Thermal imaging brings robotic systems closer to telling the difference between humans and other objects

A collaborative project involving CENSIS, the Innovation Centre for sensor and imaging systems; Thales; and the University of the West of Scotland (UWS), has created a system which helps a device detect, improve the resolution of, and classify objects at a distance of up to 1500 metres.

Emulating the way the human visual cortex processes and visualises information, the system is ‘trained’ to identify a range of different visual signatures, classifying them based on common characteristics. This is achieved by incorporating machine learning techniques to improve detection and visualisation.

The training process involves presenting the machine with hundreds of images of a subject to analyse at a variety of angles, distances, and with different obstructions. Over time, this allows it to build up an understanding of how particular people, vehicles, or items should appear.

Still in its development stages, the system can already detect and classify humans and six different types of vehicles, including: saloon cars, pick-up trucks, 4x4s, vans, estate cars and people carriers.

The technology could find extensive application in a variety of industries, with the security, surveillance, engineering and construction sectors among those that could benefit most.

“The system we’ve created is a unique piece of technology,” claims Dr Pablo Casaseca, senior lecturer in Signal and Image Processing at UWS. “It significantly enhances detection and classification capabilities on thermal imaging cameras at a long-range.”

If the system were to be presented with enough high-quality data, it could detect a host of objects with a very small number of pixels.

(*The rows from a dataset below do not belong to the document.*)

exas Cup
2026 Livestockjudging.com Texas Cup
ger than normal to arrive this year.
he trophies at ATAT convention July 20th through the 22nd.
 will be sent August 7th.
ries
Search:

The more training data presented to the machine over time, the better the system responds – even to objects or compositions it hasn’t encountered before.

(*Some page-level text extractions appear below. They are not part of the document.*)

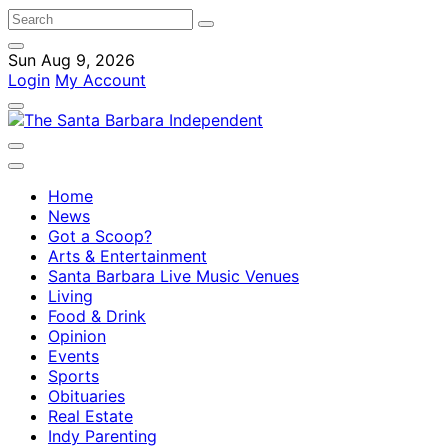
Sun Aug 9, 2026
Login
My Account
Home
News
Got a Scoop?
Arts & Entertainment
Santa Barbara Live Music Venues
Living
Food & Drink
Opinion
Events
Sports
Obituaries
Real Estate
Indy Parenting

“In security and surveillance fields, for example, the system could help staff monitor video feeds or footage,” says Dr Casaseca. “Observing security cameras over long periods of time can lower concentration levels. Our system could assist by pointing out objects of interest in the distance and suggest what they might bebefore they approach,” he says. “In construction or infrastructure, if a camera embedded with the technology was placed on a UAV or drone, it could identify small cracks on larger structures, such as a bridge, by detecting the defect and focusing on it.”

CENSIS brokered the relationship between UWS and Thales after conducting a technical landscape survey, identifying an academic partner for the company. The Innovation Centre, which recently announced its 50th project, aims to bring together Scotland’s academic institutions and industrial base.

Dr Matt Kitchin, algorithms engineer at Thales in Glasgow, says: “The outcome of phase one has been encouraging – the classification results have yielded very high success rates over a wide range of imagery.”

Due to the findings and the potential opportunities the project has unveiled for both Thales and UWS, a second research and development phase has been launched. For this, Thales in Glasgow has appointed two algorithm engineers to work on the implementation of these machine learning algorithms and to help fine-tune and better understand how the collaboration can apply the technology in a range of industries.

CENSIS also provided project management support to Thales and UWS for the duration of phase one, and the three organisations have agreed to jointly fund a PhD at UWS as the project launches into phase two.

Gavin Burrows, project manager at CENSIS, says: “This project is a great example of what can be achieved when the right academic institution is paired with industry specialists. Thanks to their partnership, Thales and UWS have created a technology that could revolutionise detection and classification capabilities in a range of industries, placing them at the forefront of research and industrial applications in this area. We look forward to seeing the results of the next research and development stage.”

First on-road tests for self-driving Jaguar Land Rovers

Another industry that could benefit from the kind of technology being developed by CENSIS, Thales and UWS is automotive – especially in autonomous vehicles. Jaguar Land Rover is the latest manufacturer undertaking its first UK road tests for autonomous and connected vehicles.

As part of the £20 million UK Autodrive project, Jaguar Land Rover is testing a range of research technologies on the roads of Coventry that will allow cars to communicate with each other as well as roadside infrastructure, such as traffic lights. The trials will also explore how future connected and autonomous vehicles can replicate human behaviour and reactions when driving.

UK Autodrive is the largest of three consortia launched to support the introduction of self-driving vehicles into the UK. It is helping to establish the UK as a global hub for research, development and integration of automated and connected vehicles into society. The consortium has already proven these research technologies in a closed track environment and the start of real-world testing is the next step to turning the research into reality.

Nick Rogers, executive director – product engineering at Jaguar Land Rover, says: “Testing this self-driving project on public roads is so exciting, as the complexity of the environment allows us to find robust ways to increase road safety in the future. By using inputs from multiple sensors, and finding intelligent ways to process this data, we are gaining accurate technical insight to pioneer the automotive application of these technologies.”

With the launch of the trials, Coventry joins just 12 other cities in the world in conducting tests on public roads. The trials will continue through 2018.